Teachers to Scholastic: Don’t Use Us to Market Toys, Make-up, and Brands to Children in School

"Stop enlisting teachers to sell toys, make-up, and brands to students through book clubs."

That's what more than 1,200 teachers said in a letter the Campaign for a Commercial-Free Childhood sent to Scholastic, Inc., the world's largest educational publishing company. CCFC sent the letter, signed exclusively by teachers, after a review of Scholastic's 2008 elementary and middle school Book Club flyers found that one-third of the items for sale were either not books, like the M&M Kart Racing Wii videogame, or were books packaged with other products, such as lip gloss and jewelry.

"Anything that teachers hand out in the classroom carries their implicit endorsement," said Dr. Susan Linn, CCFC's Director. "Scholastic should not be exploiting teachers' influence with students to sell toys and trinkets or to promote media properties, like Hannah Montana and SpongeBob SquarePants, to children in schools." Signatures were collected online and at state and local meetings of the National Association for the Education of Young Children.

Last February, CCFC forwarded over 5,000 complaints from parents to Judy Newman, President of Scholastic Book Clubs.
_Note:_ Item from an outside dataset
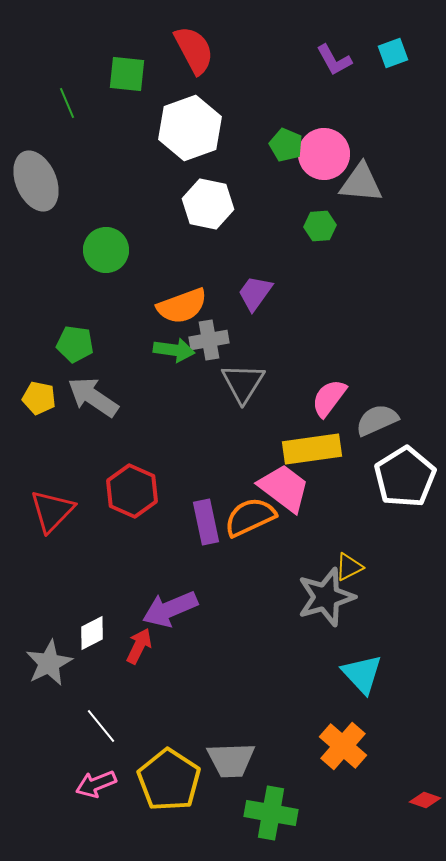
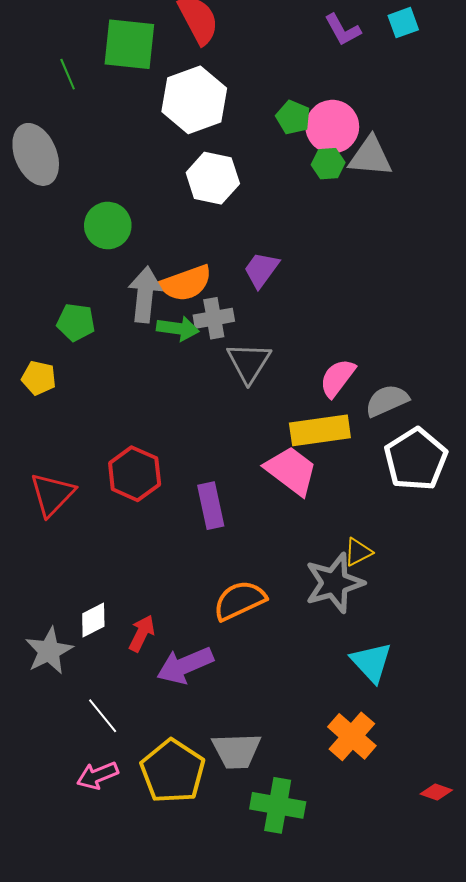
green square: (127, 74) -> (129, 44), size x1.4
green hexagon: (320, 226) -> (328, 164), moved
gray arrow: (93, 397) -> (145, 295), moved, turned 62
orange semicircle: (250, 517) -> (240, 600), moved
purple arrow: (170, 609) -> (185, 665), moved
In response, she told The New York Times that the company works with teachers "to make sure that items are O.K. to put out in their classrooms." That over 1200 teachers signed on to CCFC's letter shows that many believe the proliferation of branded and non-book items marketed in the Book Clubs are not, in fact, "O.K." A number of teachers felt strongly enough to include personal comments highlighting their dissatisfaction with the commercialization of Scholastic's offerings.

CCFC plans to continue to track Scholastic Book club offerings. One of the more egregious recent findings was the Dairy Queen video game, DQ Tycoon, which appears in Scholastic's June 2009 Arrow flyer.